Overall, a non-empty set of CpGs was present across the two cohort studies for Groups A, C, D and E. Furthermore, this consistency at pattern level did correspond to a replication at the level of single site for 2,894 CpGs belonging to Group A only (see Table S2).
Compared to CpGs in Group A, sites in either Group C or D (N=41 and N=53 in CRYFS and SKIPOGH, respectively) had similar distribution in CpG island position (island or shore or shelf vs open sea, χ2=0.1 and 0.2, P value=0.76 and 0.48, %, YFS and SKIPOGH, respectively) and increased TSS or UTR annotation (56% vs 44% and 64% vs 44%, χ2=2.8 and 7.9, P value=0.15 and 0.005, YFS and SKIPOGH, respectively).
Sensitivity analyses
Total and indirect effect estimates were in the same direction and of similar (for YFS) and higher (for SKIPOGH) magnitude to those reported in main analysis when excluding participants with high values of CRP (>10 mg/L, N=34 [2.1%] in YFS and N=12 [1.7%] in SKIPOGH) (see Figure S3). By varying the amount of variance explained by principal components summarizing transcription levels of the genes’ sets, indirect effect estimates slightly increased when variance moved from 30% to 50% and remained stable when variance moved from 50% to 60% (see Table S3). This finding supports the fact that indirect effects reported in main analyses do not underestimate the amount of mediation by pro-inflammatory genes regulation. In SKIPOGH, when using a dichotomous CRP (≥3 mg/L) as outcome, the estimated indirect effect was substantive (see Table S4), backing the results presented in main analyses with an imputed continuous CRP.
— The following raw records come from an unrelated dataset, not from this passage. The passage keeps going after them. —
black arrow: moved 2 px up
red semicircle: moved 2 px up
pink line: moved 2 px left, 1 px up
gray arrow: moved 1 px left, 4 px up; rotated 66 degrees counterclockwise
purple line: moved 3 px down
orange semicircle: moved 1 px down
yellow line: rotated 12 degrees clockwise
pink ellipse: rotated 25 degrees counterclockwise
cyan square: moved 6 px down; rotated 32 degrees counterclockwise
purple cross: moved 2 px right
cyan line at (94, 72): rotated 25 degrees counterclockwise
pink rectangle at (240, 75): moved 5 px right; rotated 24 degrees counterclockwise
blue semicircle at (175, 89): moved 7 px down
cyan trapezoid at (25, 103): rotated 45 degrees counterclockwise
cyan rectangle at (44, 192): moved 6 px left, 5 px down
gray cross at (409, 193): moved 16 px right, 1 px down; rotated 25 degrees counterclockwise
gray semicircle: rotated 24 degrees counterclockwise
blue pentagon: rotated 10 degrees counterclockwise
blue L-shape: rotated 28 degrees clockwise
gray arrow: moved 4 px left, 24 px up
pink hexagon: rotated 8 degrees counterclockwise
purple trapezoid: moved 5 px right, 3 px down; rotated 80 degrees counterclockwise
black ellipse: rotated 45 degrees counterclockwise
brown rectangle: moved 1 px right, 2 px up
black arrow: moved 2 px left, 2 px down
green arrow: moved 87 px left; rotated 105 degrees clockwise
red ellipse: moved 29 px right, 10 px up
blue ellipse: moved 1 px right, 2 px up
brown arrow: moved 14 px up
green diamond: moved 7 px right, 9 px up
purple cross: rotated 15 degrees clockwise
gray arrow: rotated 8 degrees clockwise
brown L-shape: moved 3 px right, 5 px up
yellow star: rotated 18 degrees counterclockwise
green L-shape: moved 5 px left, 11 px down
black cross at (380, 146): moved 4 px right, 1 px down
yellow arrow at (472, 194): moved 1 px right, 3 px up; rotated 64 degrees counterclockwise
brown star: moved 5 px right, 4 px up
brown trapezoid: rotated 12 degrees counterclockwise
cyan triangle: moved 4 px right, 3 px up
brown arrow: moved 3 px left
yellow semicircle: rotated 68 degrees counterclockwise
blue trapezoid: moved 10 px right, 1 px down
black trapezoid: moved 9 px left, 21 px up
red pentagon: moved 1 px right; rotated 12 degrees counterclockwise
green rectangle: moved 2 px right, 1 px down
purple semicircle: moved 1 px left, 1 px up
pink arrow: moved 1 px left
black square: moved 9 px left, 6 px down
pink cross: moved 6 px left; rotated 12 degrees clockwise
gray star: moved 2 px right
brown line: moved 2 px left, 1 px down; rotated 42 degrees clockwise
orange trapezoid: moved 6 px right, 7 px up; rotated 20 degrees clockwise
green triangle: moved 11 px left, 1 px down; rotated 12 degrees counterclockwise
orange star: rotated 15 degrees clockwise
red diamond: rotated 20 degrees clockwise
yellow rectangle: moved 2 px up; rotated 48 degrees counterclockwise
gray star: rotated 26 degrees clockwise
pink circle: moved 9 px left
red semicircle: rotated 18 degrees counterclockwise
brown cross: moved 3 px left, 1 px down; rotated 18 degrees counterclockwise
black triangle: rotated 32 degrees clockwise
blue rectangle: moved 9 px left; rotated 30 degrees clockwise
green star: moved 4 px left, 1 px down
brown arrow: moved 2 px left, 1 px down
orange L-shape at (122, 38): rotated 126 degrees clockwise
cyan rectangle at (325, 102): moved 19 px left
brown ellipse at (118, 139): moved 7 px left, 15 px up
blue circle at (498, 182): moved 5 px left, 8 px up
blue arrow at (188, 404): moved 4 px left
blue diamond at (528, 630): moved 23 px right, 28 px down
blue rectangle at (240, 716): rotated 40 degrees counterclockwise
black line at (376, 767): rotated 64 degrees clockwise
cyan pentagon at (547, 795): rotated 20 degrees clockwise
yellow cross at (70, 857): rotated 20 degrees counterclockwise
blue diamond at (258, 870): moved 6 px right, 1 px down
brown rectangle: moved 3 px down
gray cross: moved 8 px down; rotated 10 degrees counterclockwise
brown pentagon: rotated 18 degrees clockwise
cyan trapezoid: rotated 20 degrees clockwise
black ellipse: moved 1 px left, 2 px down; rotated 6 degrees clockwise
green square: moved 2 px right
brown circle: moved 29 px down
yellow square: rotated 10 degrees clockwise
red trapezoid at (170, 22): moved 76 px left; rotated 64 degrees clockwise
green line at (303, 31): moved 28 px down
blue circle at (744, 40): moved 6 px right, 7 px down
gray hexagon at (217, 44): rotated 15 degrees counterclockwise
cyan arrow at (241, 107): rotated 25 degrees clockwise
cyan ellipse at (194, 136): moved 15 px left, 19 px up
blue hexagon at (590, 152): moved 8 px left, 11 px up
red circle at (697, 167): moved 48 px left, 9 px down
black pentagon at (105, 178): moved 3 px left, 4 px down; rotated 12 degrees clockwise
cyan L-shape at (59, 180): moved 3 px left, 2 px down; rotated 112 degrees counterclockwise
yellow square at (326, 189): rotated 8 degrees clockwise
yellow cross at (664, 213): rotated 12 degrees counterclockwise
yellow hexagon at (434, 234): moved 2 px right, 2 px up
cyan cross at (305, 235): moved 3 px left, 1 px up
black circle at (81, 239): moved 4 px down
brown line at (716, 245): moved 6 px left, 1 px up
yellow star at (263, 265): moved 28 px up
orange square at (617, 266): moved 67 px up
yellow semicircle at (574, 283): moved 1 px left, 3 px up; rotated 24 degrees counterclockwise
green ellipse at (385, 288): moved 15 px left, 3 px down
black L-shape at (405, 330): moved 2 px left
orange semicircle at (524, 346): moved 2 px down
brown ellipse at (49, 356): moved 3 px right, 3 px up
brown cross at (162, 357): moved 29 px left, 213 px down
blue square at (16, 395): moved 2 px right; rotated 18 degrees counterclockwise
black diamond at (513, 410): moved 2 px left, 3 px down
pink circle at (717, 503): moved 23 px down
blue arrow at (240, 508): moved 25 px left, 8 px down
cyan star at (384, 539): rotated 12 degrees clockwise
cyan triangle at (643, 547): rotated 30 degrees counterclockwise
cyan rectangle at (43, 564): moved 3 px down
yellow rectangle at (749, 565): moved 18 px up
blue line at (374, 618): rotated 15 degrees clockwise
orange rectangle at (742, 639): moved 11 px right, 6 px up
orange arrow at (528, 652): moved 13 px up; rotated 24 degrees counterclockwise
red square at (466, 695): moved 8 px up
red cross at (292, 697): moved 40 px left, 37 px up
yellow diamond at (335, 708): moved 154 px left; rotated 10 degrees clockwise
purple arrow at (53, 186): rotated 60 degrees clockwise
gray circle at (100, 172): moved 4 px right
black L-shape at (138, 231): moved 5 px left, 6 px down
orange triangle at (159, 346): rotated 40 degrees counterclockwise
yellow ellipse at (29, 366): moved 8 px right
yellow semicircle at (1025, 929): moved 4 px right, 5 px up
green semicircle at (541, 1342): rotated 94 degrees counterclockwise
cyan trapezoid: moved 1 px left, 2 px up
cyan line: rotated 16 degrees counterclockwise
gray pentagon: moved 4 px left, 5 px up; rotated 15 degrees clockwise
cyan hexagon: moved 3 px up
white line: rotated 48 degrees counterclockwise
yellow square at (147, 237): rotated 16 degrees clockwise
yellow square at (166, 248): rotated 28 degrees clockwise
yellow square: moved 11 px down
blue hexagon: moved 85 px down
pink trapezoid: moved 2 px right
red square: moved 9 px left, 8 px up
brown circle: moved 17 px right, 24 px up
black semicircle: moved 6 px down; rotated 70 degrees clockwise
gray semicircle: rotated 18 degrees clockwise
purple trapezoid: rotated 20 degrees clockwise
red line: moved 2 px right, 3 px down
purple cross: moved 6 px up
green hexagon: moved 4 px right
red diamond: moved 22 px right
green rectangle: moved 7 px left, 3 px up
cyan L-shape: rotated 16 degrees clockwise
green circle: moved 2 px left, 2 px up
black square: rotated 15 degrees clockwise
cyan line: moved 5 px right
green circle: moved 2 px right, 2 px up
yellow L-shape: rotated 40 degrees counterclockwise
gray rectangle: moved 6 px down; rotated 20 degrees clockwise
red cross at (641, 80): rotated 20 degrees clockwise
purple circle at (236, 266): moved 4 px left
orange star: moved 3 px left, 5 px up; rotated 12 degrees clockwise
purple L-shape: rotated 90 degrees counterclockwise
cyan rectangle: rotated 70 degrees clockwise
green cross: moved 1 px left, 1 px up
When parental education was considered as the exposure, the magnitude of indirect effects was in the same direction and slightly lower than that reported in main analysis (see Figure S4). Furthermore, the Bayesian scoring procedure supported a pattern of models similar to the one found for parental occupational position, but no consistent evidence for models whereby parental education drives transcription which then affects DNA methylation levels (see Table S5). When adding a group of negative control DAGs to the groups described in Figure S5, the Bayesian scoring procedure correctly did not assign that group to any of the CpGs.
DISCUSSION
We found that both Finnish and Swiss adults having experienced disadvantaged socioeconomic conditions early in life displayed heightened levels of systemic inflammation compared to their more advantaged counterparts, and that a substantive portion of this effect was transmitted by shifts in leukocytes pro-inflammatory genes transcription. Via 2sMR, we identified a new set of pro-inflammatory genes putatively influenced by socioeconomic conditions in early life. Finally, we showed a consistent pattern of inter-individual variation in local DNA methylation being either unrelated to or driven by inter-individual variation in transcription.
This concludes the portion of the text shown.